The ships arrived on Tuesday and during their stay will engage extensively with the Israel Navy, including both professional and social engagements.
Naval vessels from both countries participated in a joint drill when the Indian ships entered into Israeli waters.
This is the eighth time Indian ships have docked at an Israeli port, with the first in 2000. “The current visit seeks to underscore India’s peaceful presence and solidarity with friendly countries and, in particular, to strengthen the existing friendship between India and Israel,” read a statement by the Indian Embassy in Israel.
Israel and India are celebrating 25 years of bilateral diplomatic ties this year, with Indian Prime Minister Narenda Modi scheduled for the first visit by an Indian PM to Jerusalem this summer to highlight that growing relationship.
“The India-Israel defense relationship is on a very firm foundation. Geographically we are not close but we have shared interests to countering threats that can come from the maritime domain,” Pandit said aboard the Trishul.
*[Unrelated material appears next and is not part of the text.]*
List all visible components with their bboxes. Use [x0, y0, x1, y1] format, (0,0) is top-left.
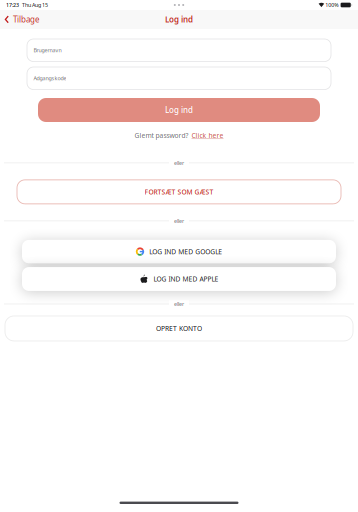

“We have benefited from defense technologies, and a number of significant defense acquisitions have been made from Israel,” referring to the Barak-8, which he said “provides the Indian Navy new and greater air-defense capabilities.”
“The Barak-8 is a strong manifestation of the Israel-India defense partnership and it is a joint venture between our two nations,” Pandit said. “The Barak-8 has been fitted on three Indian Naval ships and is fully operational.”
Bilateral trade and economic relations have progressed rapidly in the past two decades, with a significant increase in the past year.
Defense trade between the two countries has averaged sales of more than $1 billion annually over the last five years, including the long-range surface- to-air missile, or Barak-8 naval air defense system, which was jointly developed by India’s Defense Research and Development Organization in collaboration with Israel Aerospace Industries.
Israel has supplied India with various weapons systems, missiles and unmanned aerial vehicles over the last few years, making India one of the largest buyers of Israeli military hardware.
In April, IAI signed a $2b. contract to provide the Indian Army with advanced defense systems, the largest ever for Israel’s defense industry.